◆ **EXTRACTED ENTRIES**:
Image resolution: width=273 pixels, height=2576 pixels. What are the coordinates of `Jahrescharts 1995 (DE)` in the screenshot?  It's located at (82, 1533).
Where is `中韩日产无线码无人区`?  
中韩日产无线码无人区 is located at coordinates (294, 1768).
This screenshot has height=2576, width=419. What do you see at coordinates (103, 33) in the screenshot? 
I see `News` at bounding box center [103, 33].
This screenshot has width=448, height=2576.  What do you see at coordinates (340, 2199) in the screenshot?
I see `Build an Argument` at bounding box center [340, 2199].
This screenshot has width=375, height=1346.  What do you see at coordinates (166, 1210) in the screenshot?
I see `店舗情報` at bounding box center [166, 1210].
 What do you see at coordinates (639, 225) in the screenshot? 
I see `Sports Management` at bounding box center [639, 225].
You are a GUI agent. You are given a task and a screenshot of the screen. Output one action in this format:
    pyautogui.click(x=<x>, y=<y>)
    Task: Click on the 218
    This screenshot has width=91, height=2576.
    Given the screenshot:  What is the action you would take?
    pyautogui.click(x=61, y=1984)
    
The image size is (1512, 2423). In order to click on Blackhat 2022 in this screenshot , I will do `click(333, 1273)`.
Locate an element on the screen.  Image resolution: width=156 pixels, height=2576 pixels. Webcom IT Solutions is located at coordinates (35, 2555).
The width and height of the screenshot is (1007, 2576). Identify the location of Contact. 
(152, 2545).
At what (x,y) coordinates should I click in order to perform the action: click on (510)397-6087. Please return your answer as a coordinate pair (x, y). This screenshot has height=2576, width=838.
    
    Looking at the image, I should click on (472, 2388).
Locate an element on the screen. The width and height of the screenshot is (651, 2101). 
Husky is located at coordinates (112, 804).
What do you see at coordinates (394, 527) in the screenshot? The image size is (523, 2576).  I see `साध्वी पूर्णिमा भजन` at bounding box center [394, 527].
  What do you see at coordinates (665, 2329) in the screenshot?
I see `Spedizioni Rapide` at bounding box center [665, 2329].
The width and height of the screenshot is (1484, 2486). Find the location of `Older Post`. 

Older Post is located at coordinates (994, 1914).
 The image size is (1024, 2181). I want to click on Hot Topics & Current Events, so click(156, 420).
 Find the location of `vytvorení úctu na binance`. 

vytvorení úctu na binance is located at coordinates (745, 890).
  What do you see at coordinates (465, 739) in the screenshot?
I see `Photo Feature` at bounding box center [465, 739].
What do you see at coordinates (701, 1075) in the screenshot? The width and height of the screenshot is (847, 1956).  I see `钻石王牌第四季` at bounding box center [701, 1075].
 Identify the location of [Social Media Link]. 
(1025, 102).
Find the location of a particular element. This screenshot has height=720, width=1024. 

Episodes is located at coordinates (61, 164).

◆ **DIRECTIONS**:
Where a line of the entries holds the string "pixels", include it in the count, and give only the final number.

◆ **OUTPUT FOR THIS EXERCISE**:
2